- INSTRUCTIONS TO FOLLOW: What you output must be the exact lines from the first line of the data through the one holding "善、产业转型升级、民生事业提质、经济社会高质量发展提供坚", with no pictures.

*** Opening SOURCE DATA ***

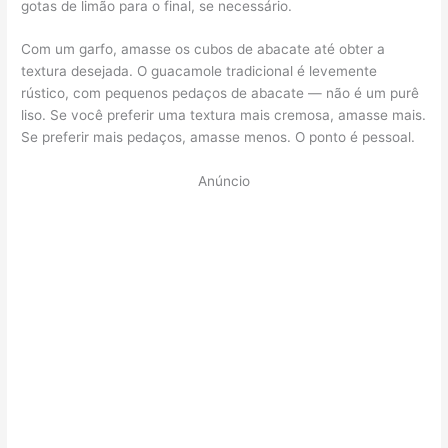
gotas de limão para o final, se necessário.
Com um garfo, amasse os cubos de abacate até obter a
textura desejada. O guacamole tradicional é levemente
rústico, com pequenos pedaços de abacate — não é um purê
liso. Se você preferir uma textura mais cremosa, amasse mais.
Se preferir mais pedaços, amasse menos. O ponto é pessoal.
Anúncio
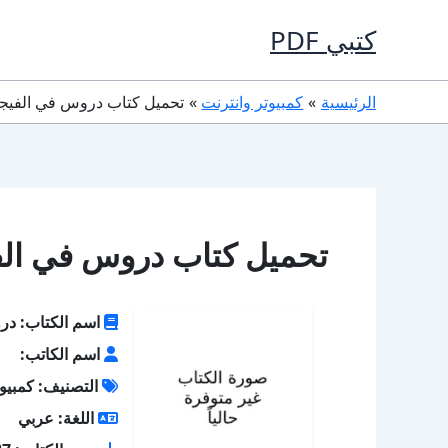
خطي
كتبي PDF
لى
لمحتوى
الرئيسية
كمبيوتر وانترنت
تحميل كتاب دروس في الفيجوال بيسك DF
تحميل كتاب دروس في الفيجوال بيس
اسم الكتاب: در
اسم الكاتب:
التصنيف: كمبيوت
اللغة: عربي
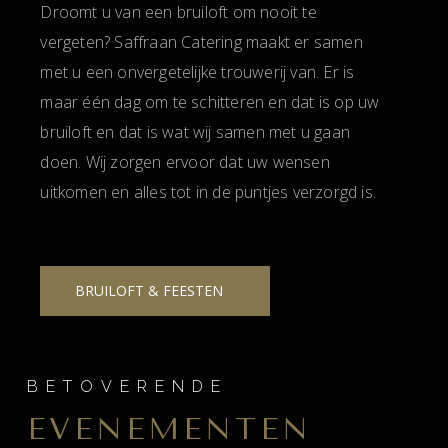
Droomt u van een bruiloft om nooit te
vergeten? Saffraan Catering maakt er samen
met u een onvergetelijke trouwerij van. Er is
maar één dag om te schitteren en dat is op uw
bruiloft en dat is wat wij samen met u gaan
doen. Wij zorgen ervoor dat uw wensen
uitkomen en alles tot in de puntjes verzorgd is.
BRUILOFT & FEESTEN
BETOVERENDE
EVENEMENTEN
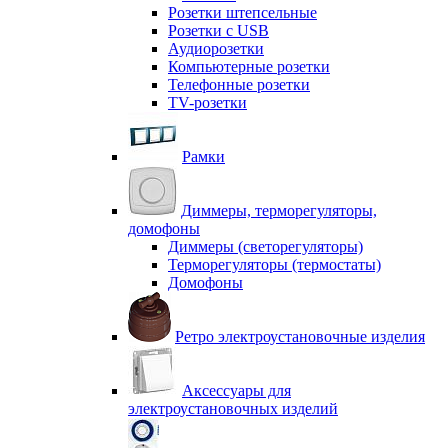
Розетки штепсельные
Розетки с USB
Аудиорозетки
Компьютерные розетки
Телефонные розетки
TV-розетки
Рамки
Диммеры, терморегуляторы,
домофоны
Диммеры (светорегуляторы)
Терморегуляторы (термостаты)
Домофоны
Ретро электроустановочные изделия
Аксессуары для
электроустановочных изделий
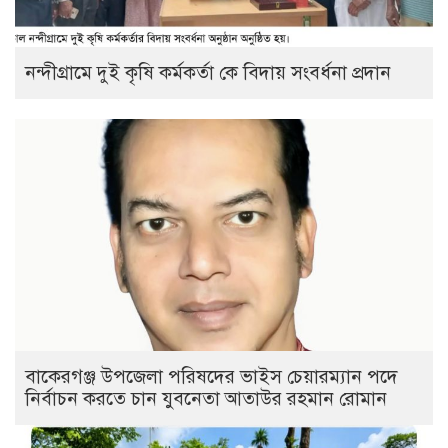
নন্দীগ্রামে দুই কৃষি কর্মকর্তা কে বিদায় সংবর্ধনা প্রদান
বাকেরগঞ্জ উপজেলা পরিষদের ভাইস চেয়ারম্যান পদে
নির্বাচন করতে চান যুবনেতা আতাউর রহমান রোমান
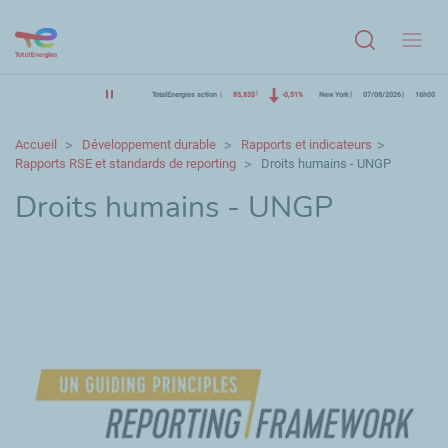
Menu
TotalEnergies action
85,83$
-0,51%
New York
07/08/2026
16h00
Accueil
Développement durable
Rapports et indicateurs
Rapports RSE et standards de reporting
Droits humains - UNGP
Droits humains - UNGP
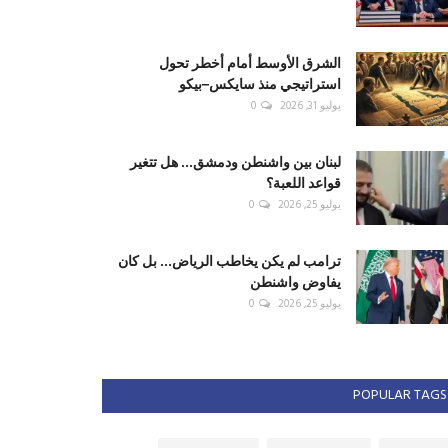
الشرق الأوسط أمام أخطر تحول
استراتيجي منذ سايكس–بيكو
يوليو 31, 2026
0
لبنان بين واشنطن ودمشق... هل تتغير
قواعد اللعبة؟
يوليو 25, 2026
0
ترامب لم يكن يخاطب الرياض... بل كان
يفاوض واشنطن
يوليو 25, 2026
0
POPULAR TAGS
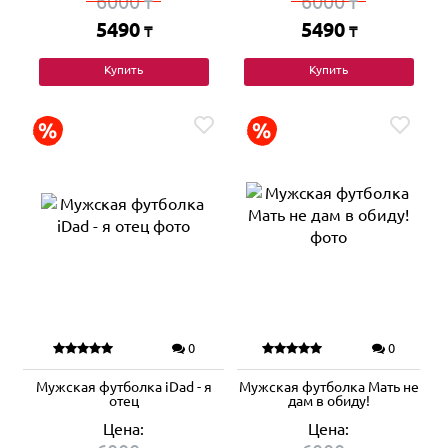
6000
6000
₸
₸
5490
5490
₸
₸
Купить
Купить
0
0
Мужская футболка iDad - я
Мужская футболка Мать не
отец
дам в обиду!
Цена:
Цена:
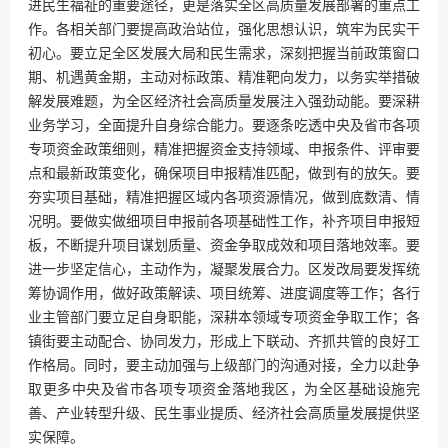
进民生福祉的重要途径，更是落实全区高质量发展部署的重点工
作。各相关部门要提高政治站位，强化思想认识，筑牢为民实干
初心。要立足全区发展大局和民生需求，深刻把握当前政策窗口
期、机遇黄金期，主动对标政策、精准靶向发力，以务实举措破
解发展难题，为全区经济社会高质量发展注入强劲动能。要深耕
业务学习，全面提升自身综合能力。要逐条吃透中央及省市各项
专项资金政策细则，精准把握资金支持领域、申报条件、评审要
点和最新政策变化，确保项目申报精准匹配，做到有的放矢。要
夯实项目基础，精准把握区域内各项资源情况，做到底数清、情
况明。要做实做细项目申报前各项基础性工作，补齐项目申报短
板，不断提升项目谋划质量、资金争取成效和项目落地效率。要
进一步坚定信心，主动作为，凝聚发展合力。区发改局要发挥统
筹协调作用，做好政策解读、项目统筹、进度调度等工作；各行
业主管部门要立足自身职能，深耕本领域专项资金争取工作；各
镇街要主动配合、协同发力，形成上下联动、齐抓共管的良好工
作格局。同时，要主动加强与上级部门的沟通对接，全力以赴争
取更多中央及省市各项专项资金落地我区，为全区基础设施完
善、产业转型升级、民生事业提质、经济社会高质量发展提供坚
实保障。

*** Closing SOURCE DATA ***

- REPLY TO THE TASK:
gotas de limão para o final, se necessário.
Com um garfo, amasse os cubos de abacate até obter a
textura desejada. O guacamole tradicional é levemente
rústico, com pequenos pedaços de abacate — não é um purê
liso. Se você preferir uma textura mais cremosa, amasse mais.
Se preferir mais pedaços, amasse menos. O ponto é pessoal.
Anúncio
خطي
كتبي PDF
لى
لمحتوى
الرئيسية
كمبيوتر وانترنت
تحميل كتاب دروس في الفيجوال بيسك DF
تحميل كتاب دروس في الفيجوال بيس
اسم الكتاب: در
اسم الكاتب:
التصنيف: كمبيوت
اللغة: عربي
Droomt u van een bruiloft om nooit te
vergeten? Saffraan Catering maakt er samen
met u een onvergetelijke trouwerij van. Er is
maar één dag om te schitteren en dat is op uw
bruiloft en dat is wat wij samen met u gaan
doen. Wij zorgen ervoor dat uw wensen
uitkomen en alles tot in de puntjes verzorgd is.
BRUILOFT & FEESTEN
BETOVERENDE
EVENEMENTEN
Розетки штепсельные
Розетки с USB
Аудиорозетки
Компьютерные розетки
Телефонные розетки
TV-розетки
Рамки
Диммеры, терморегуляторы,
домофоны
Диммеры (светорегуляторы)
Терморегуляторы (термостаты)
Домофоны
Ретро электроустановочные изделия
Аксессуары для
электроустановочных изделий
নন্দীগ্রামে দুই কৃষি কর্মকর্তা কে বিদায় সংবর্ধনা প্রদান
বাকেরগঞ্জ উপজেলা পরিষদের ভাইস চেয়ারম্যান পদে
নির্বাচন করতে চান যুবনেতা আতাউর রহমান রোমান
Menu
TotalEnergies action
85,83$
-0,51%
New York
07/08/2026
16h00
Accueil
Développement durable
Rapports et indicateurs
Rapports RSE et standards de reporting
Droits humains - UNGP
Droits humains - UNGP
الشرق الأوسط أمام أخطر تحول
استراتيجي منذ سايكس–بيكو
يوليو 31, 2026
0
لبنان بين واشنطن ودمشق... هل تتغير
قواعد اللعبة؟
يوليو 25, 2026
0
ترامب لم يكن يخاطب الرياض... بل كان
يفاوض واشنطن
يوليو 25, 2026
0
POPULAR TAGS
6000
6000
₸
₸
5490
5490
₸
₸
Купить
Купить
0
0
Мужская футболка iDad - я
Мужская футболка Мать не
отец
дам в обиду!
Цена:
Цена:
进民生福祉的重要途径，更是落实全区高质量发展部署的重点工
作。各相关部门要提高政治站位，强化思想认识，筑牢为民实干
初心。要立足全区发展大局和民生需求，深刻把握当前政策窗口
期、机遇黄金期，主动对标政策、精准靶向发力，以务实举措破
解发展难题，为全区经济社会高质量发展注入强劲动能。要深耕
业务学习，全面提升自身综合能力。要逐条吃透中央及省市各项
专项资金政策细则，精准把握资金支持领域、申报条件、评审要
点和最新政策变化，确保项目申报精准匹配，做到有的放矢。要
夯实项目基础，精准把握区域内各项资源情况，做到底数清、情
况明。要做实做细项目申报前各项基础性工作，补齐项目申报短
板，不断提升项目谋划质量、资金争取成效和项目落地效率。要
进一步坚定信心，主动作为，凝聚发展合力。区发改局要发挥统
筹协调作用，做好政策解读、项目统筹、进度调度等工作；各行
业主管部门要立足自身职能，深耕本领域专项资金争取工作；各
镇街要主动配合、协同发力，形成上下联动、齐抓共管的良好工
作格局。同时，要主动加强与上级部门的沟通对接，全力以赴争
取更多中央及省市各项专项资金落地我区，为全区基础设施完
善、产业转型升级、民生事业提质、经济社会高质量发展提供坚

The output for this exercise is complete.